Something that should be remembered — and celebrated — is the chapter devoted to the rhetorical question “Is the Hudson Getting Cleaner?” The writer’s reply is that what once was called an “open sewer” is on the mend, and “the (1972) Clean Water Act, which requires sewage treatment and funds treatment plant construction, deserves much of the credit.” And while they say overflows from combined sanitary and storm sewers remain a problem, they credit the Act with helping control both point source and oil pollution, the latter being “a major concern given the volume of oil transported on the Hudson and New York Harbor.”

As for discoveries, the following item caught my attention when I was skimming over the section regarding animals on the Hudson: “In recent times whale sightings in ocean waters just off New York City have dramatically increased, from five in 2011 to 272 in 2018. These were almost all humpback whales, probably drawn to the area by swelling stocks of Atlantic menhaden, a favorite food.”

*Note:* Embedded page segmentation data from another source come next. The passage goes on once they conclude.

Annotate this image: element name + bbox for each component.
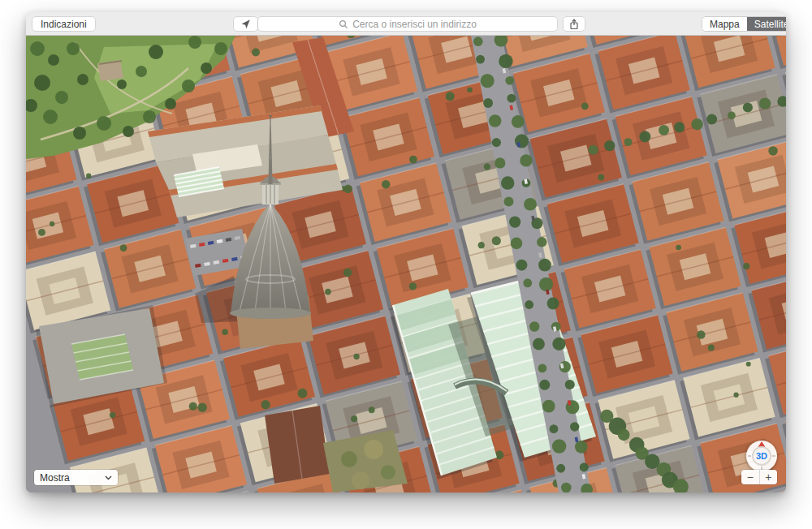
show-dropdown[interactable]: Mostra (34, 470, 118, 485)
compass-tick-east (772, 455, 775, 457)
search-icon (339, 19, 348, 29)
share-icon (569, 19, 579, 30)
zoom-out-button[interactable]: − (741, 470, 760, 484)
directions-button[interactable]: Indicazioni (32, 17, 95, 31)
segment-satellite[interactable]: Satellite (747, 17, 786, 31)
show-dropdown-label: Mostra (40, 472, 70, 484)
segment-mappa[interactable]: Mappa (702, 17, 747, 31)
zoom-in-button[interactable]: + (760, 470, 778, 484)
compass-3d-button[interactable]: 3D (746, 441, 777, 471)
search-input[interactable]: Cerca o inserisci un indirizzo (258, 17, 557, 31)
compass-3d-label: 3D (756, 451, 767, 461)
map-type-segmented-control: Mappa Satellite (702, 17, 786, 31)
current-location-button[interactable] (234, 17, 257, 31)
maps-window: Indicazioni Cerca o inserisci un indiriz… (26, 12, 786, 492)
compass-tick-west (748, 455, 751, 457)
toolbar: Indicazioni Cerca o inserisci un indiriz… (26, 12, 786, 36)
satellite-map[interactable] (26, 36, 786, 492)
share-button[interactable] (564, 17, 585, 31)
search-placeholder: Cerca o inserisci un indirizzo (352, 19, 477, 30)
chevron-down-icon (105, 475, 112, 480)
map-area: Mostra 3D − + (26, 36, 786, 492)
location-arrow-icon (240, 19, 251, 29)
zoom-control: − + (741, 470, 777, 484)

And although the writers say porpoises, once a common sight in the 19th century, are no longer seen in the Hudson, they say seal sightings are increasing. The reason is that seal populations are swelling in the North Atlantic and that the animals are straying into the Hudson estuary and following shoals upstream — even as far as Troy.

Rich with history, science, and images of the great river, “The Hudson” still has a text-book-like tone and shape. But it is also a fun reference to pick up and explore one of the great waterways and maybe make a visit.

“The Hudson: An Illustrated Guide to a Living River,” 368 pages, $29.95 paperback, Rutgers University Press.